(Barbados Nation) Commissioner Darwin Dottin has been removed as head of the Royal Barbados Police Force (RBPF) after nine years on the job.
His marching orders were issued yesterday in a document from the Police Service Commission (PSC) which stated that he was being retired in the public interest with immediate effect.
The PSC also named Assistant Commissioner of Police Tyrone Griffith to act as interim boss of the RBPF.
This latest controversy came just 24 hours after the SUNDAY SUN broke the story about the PSC’s recent removal of Dottin from any involvement in the selection process to fill the vacant post of Deputy Commissioner.
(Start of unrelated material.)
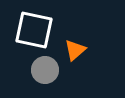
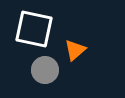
white square: moved 1 px up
That story also reported on the PSC’s plans to take action against the top cop.
When contacted last night, Dottin, who at age 63 still legally had four more years on the job, declined to comment on the matter.
Attorney General Adriel Brathwaite told the DAILY NATION he could not comment on the issue “at this time”.
The action taken to send Dottin on administrative leave has been described by Opposition Leader Mia Mottley as an assault on a key institution that is required to protect democracy and the people of this country.
Mottley said this move was unprecedented in the history of modern Barbados. “This is another aspect of the rapidly emerging Barbados with a type of leadership to which we are not accustomed and which we cannot fathom.
“In my view it is an assault on one of the key institutions that is required to protect our democracy and our people. It is disconcerting that the people of Barbados would learn of this development as an unsourced story on radio. Both the Prime Minister and the Attorney General have a duty to come urgently and explain to the people of Barbados no later than today Tuesday why the Commissioner has been so shabbily treated after the Force was showered with praise only last week for a job well done,” she said.
Mottley said this was a sad day in this country’s history, especially following what she described as “very unsavory and reckless”comments made by Minister of Education Ronald Jones last week in Parliament.
“It is clear that the national consultation on the 27th June must go beyond the economy to the alarming rate of decline at all levels and in all spheres in the country. Bajans simply feel that Barbados today is on the wrong track and moving in the wrong direction,” she said in a statement.